Telecoms fraud costs the industry and end customers over €29bn ($33bn) each year, according to a new report from Europol and Trend Micro.
The duo claimed in their detailed 57-page Cyber Telecom Crime Report 2019, that increasingly, crime in the sector is seen as a low-risk alternative to traditional financial crime.
However, crucially the anti-money laundering controls that prevent bulk cybercrime in the finance sector are not present in telecoms, where SIM cards are used instead of traditional banking methods.
The report highlighted failed states as a growing perpetrator of this cross-border crime, using it to top-up government coffers.
“The drivers of this simultaneous awakening are the reduced cost and increased availability of telecom equipment capable of hacking inter-carrier trust, the availability of information on the topic, and the flattening (homogenization) of telecom deployments in 4G,” it continued.
“These drivers will continue in 5G, and be further multiplied by the effect of the nested tiers of automation (and attack effect amplification) contained in the core cost-reducing design drivers of 5G architecture.”
International Revenue Sharing Fraud (IRSF) is perhaps the best known and longest-running form of phone fraud.
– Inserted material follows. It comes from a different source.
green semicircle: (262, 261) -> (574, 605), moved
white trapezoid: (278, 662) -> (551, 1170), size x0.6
This often involves the use of premium rate phone numbers under the control of the fraudster, which victims are tricked into calling, thereby generating revenue for them.
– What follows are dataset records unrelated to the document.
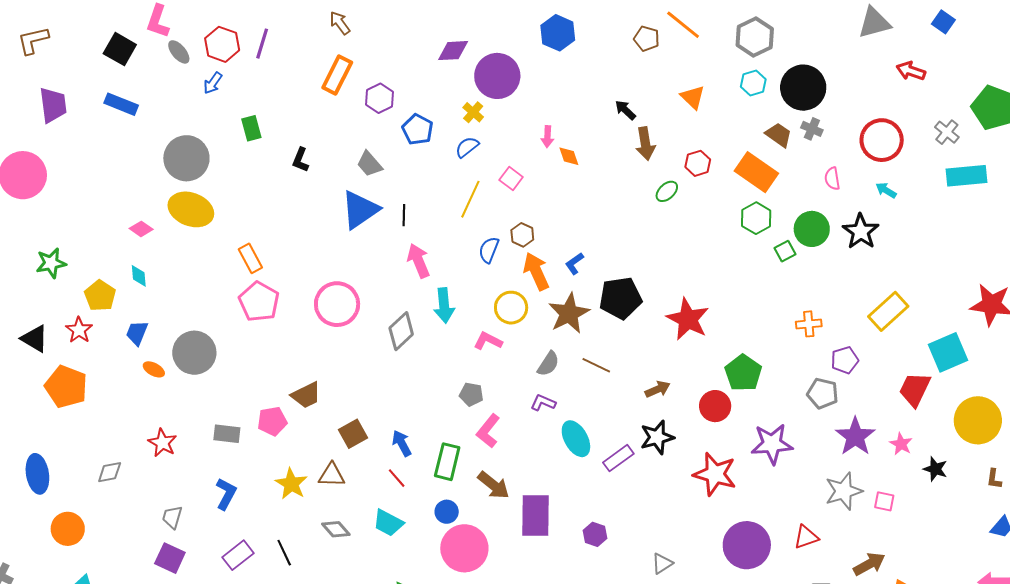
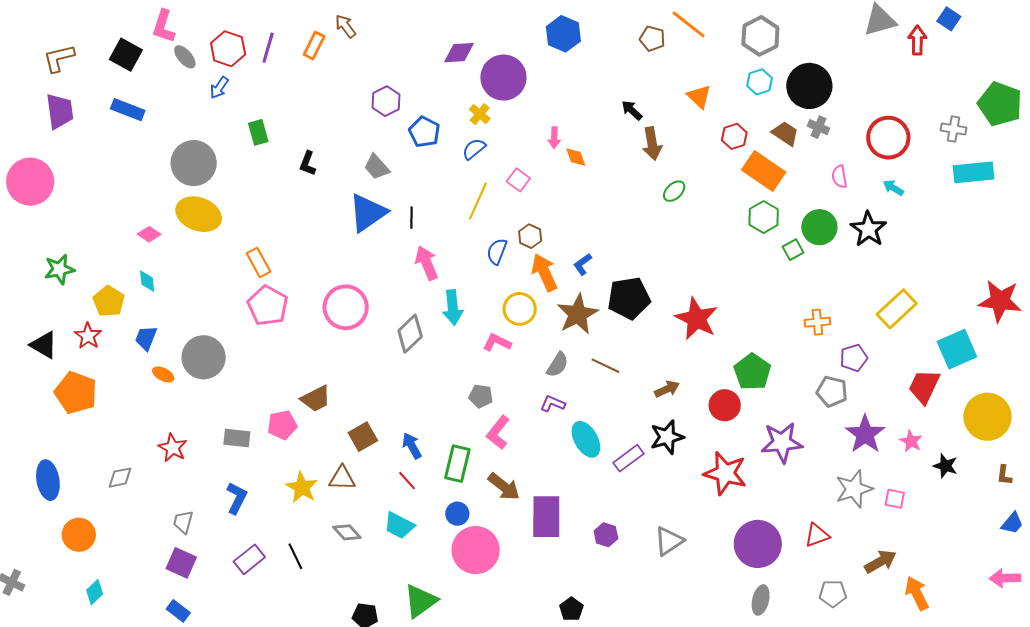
brown L-shape: (33, 40) -> (59, 58), moved
red arrow: (911, 71) -> (917, 40), moved, turned 72
orange rectangle: (337, 75) -> (314, 46), moved, size x0.7
gray cross: (947, 132) -> (954, 129), turned -30
red hexagon: (698, 163) -> (734, 136), moved
gray triangle: (662, 564) -> (669, 541), moved, size x1.4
One technique for doing so is the “wangiri” scam popular in Japan, where fraudsters call a victim and hang up after one ring, encouraging them to call the number back.
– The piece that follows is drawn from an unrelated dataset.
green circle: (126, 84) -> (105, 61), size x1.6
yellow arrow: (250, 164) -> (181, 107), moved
IRSF “chaining” can also be used to launder money across multiple jurisdictions and telecoms providers, the report claimed.
Vishing was highlighted as a popular tactic, but as it requires more skill and carrier knowledge to execute, it is reserved mainly for harvesting of high value resources like card details, and access to the victim’s phone and/or bank account.
The report’s authors encouraged telecoms providers to engage with Europol’s EC3 CyTel working group to share intelligence, resources and training for the greater good, in combating what is a major trans-national form of cybercrime.